On Sunday I went to the Relaxed Performance of Peter and the Wolf and The Snowman. Normally this would have been my idea of torture but I loved every minute of it.
I had kindly been invited by Opera North to see the programme and decided that the 4.30pm conventional performance would be just the thing but, on reflection, I realised that most people know Peter and the Wolf and The Snowman so rather than review the music I decided to go to the 2.30pm Relaxed Performance and review the event as a whole. Opera North did something similar not long ago with their version of Pucinni’s La Boheme at the Grand Theatre so it must have worked for them to choose to do it again here.
Relaxed Performances are just what they say, having no strict rules of behaviour and conduct, although I am sure that you would be asked to leave should you start fighting, which makes them perfectly suited for those with mental health problems and families with young children. I know that the two pieces are aimed at families with young children but this performance enabled their infant siblings to join them with nobody complaining if they started crying or toddling around. The other ways in which they differ from conventional events is that there are warnings given at the beginning of the show to inform of loud bangs and flashes, although there was none of the latter this time. The house lights are also only half dimmed so that there is not total darkness which had the added benefit of allowing me to be able to read my notes to write this piece, rather than try to decipher what I had scrawled in the pitch black, usually with one line written over another.
Anyone over the age of about 55 will know Peter and the Wolf from the days of Saturday morning radio, especially Children’s Favourites, later rebranded as Junior Choice. Peter’s theme would be on at least every other week, before the trend of requesting chart music was ceded to by the straight-laced BBC. The narration was done brilliantly by Pui Fan Lee. I didn’t realise that I was in the presence of an international superstar until I began researching the participants when I got home, sadly there was no programme. Ms Lee, it transpires, is a ‘former Tellytubby’! I don’t know if there was an acrimonious split or if Tinky-Winky and Po decided to go their separate ways and embark on solo careers or if the series stopped being made, but here she was, doing her own thing, and superbly.
Pui Fan Lee began by outlining the way in which everything would work, including the noise caveats, and proceeded to get the children – and adults – hanging on her every word. She asked us to shout out how many sleeps there were until Christmas which elicited a chorus of high-pitched screams of ’Three!’ and the Orchestra of Opera North began their sonic illustrations of the various characters described by our narrator.
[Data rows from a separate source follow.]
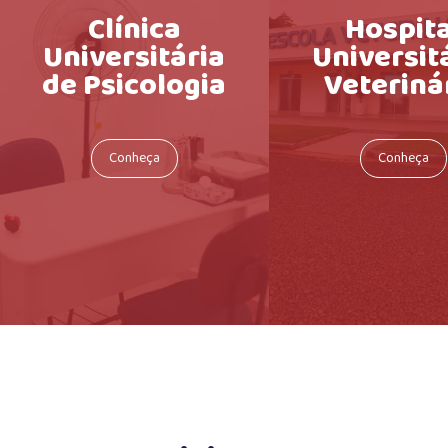
Clínica
Hospita
Universitária
Universit
de Psicologia
Veteriná
Conheça
Conheça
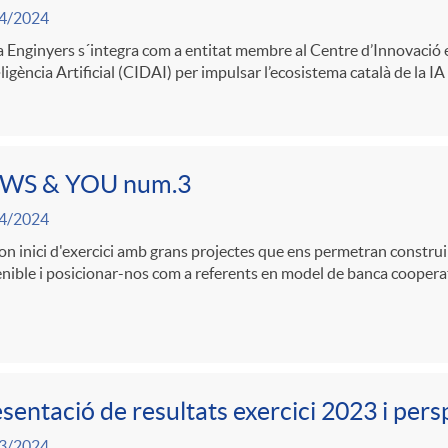
4/2024
 Enginyers s´integra com a entitat membre al Centre d’Innovació 
·ligència Artificial (CIDAI) per impulsar l’ecosistema català de la IA
WS & YOU num.3
4/2024
n inici d'exercici amb grans projectes que ens permetran construi
nible i posicionar-nos com a referents en model de banca coopera
sentació de resultats exercici 2023 i per
3/2024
Throughout the story there were illustrations projected on a large screen above the orchestra to reinforce the character which the music was describing. Our guide also provided lots of body language which added to the enjoyment. She was wasted in that suit. I don’t know whether it was because of the advanced warning of the noise made by the tympani section to indicate the hunters’ guns but there were lots of screams and hands over ears when it happened. I must say that I didn’t find it particularly loud so there might have been a hint of autosuggestion here. Whatever, it was better to issue a warning than take someone of a nervous disposition by surprise.
At the conclusion of Peter and the Wolf Ms Lee said that the animated film of The Snowman would be shown and it was duly projected onto the aforementioned screen. Once again she ensured the audience’s attention by saying that when it had finished she would be asking ‘How many toothbrushes did the family have, and what was the boy’s name?’ The soundtrack was played live by the orchestra which I am sure would have been an eye-opener to some of the children who might have thought that the music just happened. I would love to tell you who sang Walking in the Air but I am afraid that, in the absence of a programme, I have no idea, it isn’t on my press release either. Whoever it was did a great job from their half-hidden perch behind the orchestra and the screen. This is not a criticism as, had they been in plain sight then it could well have detracted from the film. I must admit here that this is the first time I have ever seen the film the whole way through and it was enchanting, being just the thing for Christmas.
It goes without saying that the Orchestra of Opera North were their usual magnificent selves which is high praise indeed in that they had to battle against the crying, screaming and running around by some of the audience. The children weren’t much better either! Old joke from an old man.
I got a chance to chat with a couple of families sitting close by and one of them, who had come from Sheffield, was there because their young daughter was doing Peter and the Wolf at school next term. They were not aware about it being a Relaxed Performance when they booked but decided to stick to their plans anyway because of the time. The other one I spoke to said that they also were not aware of its being different to the later performance when they booked but they were glad it was in this format as their children were quite young. This proved to be a sound decision, literally, as one of their offspring was particularly disturbed by the drums in Peter and the Wolf.
What a great way to begin Christmas both for those who would otherwise not have been able to attend a conventional concert and myself who got to witness the full-on no holds barred appreciation by the audience of a great performance by a wonderful orchestra, singer and narrator. Long may they continue.